Averill and colleagues conclude that ‘mycorrhizal functional traits are as important a control over decomposition and soil C storage as are soil chemical properties and the physical protection of soil organic matter’, and that ‘the identity and functional traits of soil microbes exert a control over the terrestrial C cycle’.

So, a pretty exciting paper, but does it really do what it promises? When I read the title, I expected a paper reporting on (a range of) mechanistic experiments to prove that mycorrhizal fungi drive soil C storage. But, rather than a mechanistic study, it is an observational study that uses a powerful data set and an advanced modeling approach to show that there is a relationship between mycorrhizal status and soil C storage. However strong their finding is, and although it holds across a range of ecosystems and biomes, their study does not allow for testing a hypothesis and elucidating a mechanism. As Mark Bradford elegantly says in his News and Views article about the paper: “The authors propose, in line with a previous hypothesis, that these richer carbon stores result from competition for nitrogen between EM fungi and free­living soil microorganisms that feed on organic matter” and: “Pinpointing which mechanism explains Averill and colleagues’ results will require more data and involve challenges common to all large observational data sets, including unobserved variables and spurious cor­ relations”.

I couldn’t agree more.

However powerful the data set in this paper is, there are several issues that would have to be addressed to come up with a conclusive answer of how and whether mycorrhizal fungi drive soil C storage. First of all, important soil properties that can explain both soil C content and mycorrhizal status, such as soil moisture or pH, haven’t been included in the models. Second, certain vegetation types, such as heathland, which is known to be dominated by ericoid mycorrhizal fungi, are missing. Third, the assigned mycorrhizal type might be occurring under a certain vegetation type because of the quality of the C inputs into the soil, which might itself drive soil C storage; something that the authors do acknowledge in the paper. Finally, Mark Bradford calculated, in his News and Views article, that only when the soil contains more that 3 kg N per square meter, C stores in EEM dominated systems exceeds that of AM dominated systems by 1.3 times.

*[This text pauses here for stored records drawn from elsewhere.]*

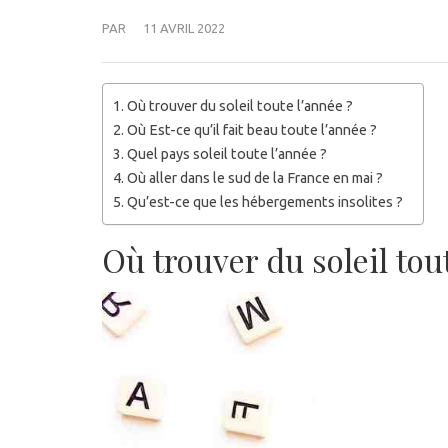
PAR
11 AVRIL 2022
Où trouver du soleil toute l’année ?
Où Est-ce qu’il fait beau toute l’année ?
Quel pays soleil toute l’année ?
Où aller dans le sud de la France en mai ?
Qu’est-ce que les hébergements insolites ?
Où trouver du soleil tou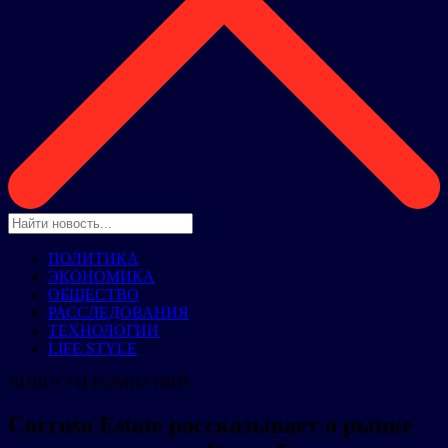
ПОЛИТИКА
ЭКОНОМИКА
ОБЩЕСТВО
РАССЛЕДОВАНИЯ
ТЕХНОЛОГИИ
LIFE STYLE
НОВОСТИ КОМПАНИЙ
Corruso Estate рассказывает о рынке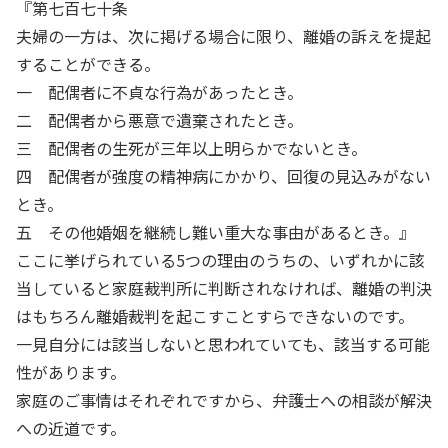
『第七百七十条
夫婦の一方は、次に掲げる場合に限り、離婚の訴えを提起
することができる。
一 配偶者に不貞な行為があったとき。
二 配偶者から悪意で遺棄されたとき。
三 配偶者の生死が三年以上明らかでないとき。
四 配偶者が強度の精神病にかかり、回復の見込みがない
とき。
五 その他婚姻を継続し難い重大な事由があるとき。』
ここに挙げられている5つの理由のうちの、いずれかに該
当していると家庭裁判所に判断されなければ、離婚の判決
はもちろん離婚裁判を起こすことすらできないのです。
一見自分には該当しないと思われていても、該当する可能
性があります。
家庭のご事情はそれぞれですから、弁護士への相談が解決
への近道です。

But, despite these nuances that will need addressing in future studies, this is an important study that proposes an important hypothesis, namely that mycorrhizal type is of pivotal importance in driving soil C storage. By formulating this testable hypothesis and identifying a global relationship between soil biota and soil C storage, this study significantly advances the field of plant-soil interactions. It also highlights that disruptions of links between vegetation and mycorrhizal fungi, as a result of global change, might have far-reaching implications for soil C stocks and thus for the climate mitigation potential of soils.

So, I am curious what other people think about this paper! Do you agree or disagree with my views? How do you think we could go about testing the hypotheses proposed in this paper? Or is this enough evidence already? What do you think about the statistical methods used? Feel free to comment – the aim of this journal club is to stimulate discussion – through replies here, but also on Twitter. If you respond on Twitter, please use the hashtag #psejclub.

 

With thanks to all members of the Soil and Ecosystem Ecology group of The University of Manchester for inspiring discussions.

Full reference: Averill, C., B. L. Turner, and A. C. Finzi. 2014. Mycorrhiza-mediated competition between plants and decomposers drives soil carbon storage. Nature advance online publication.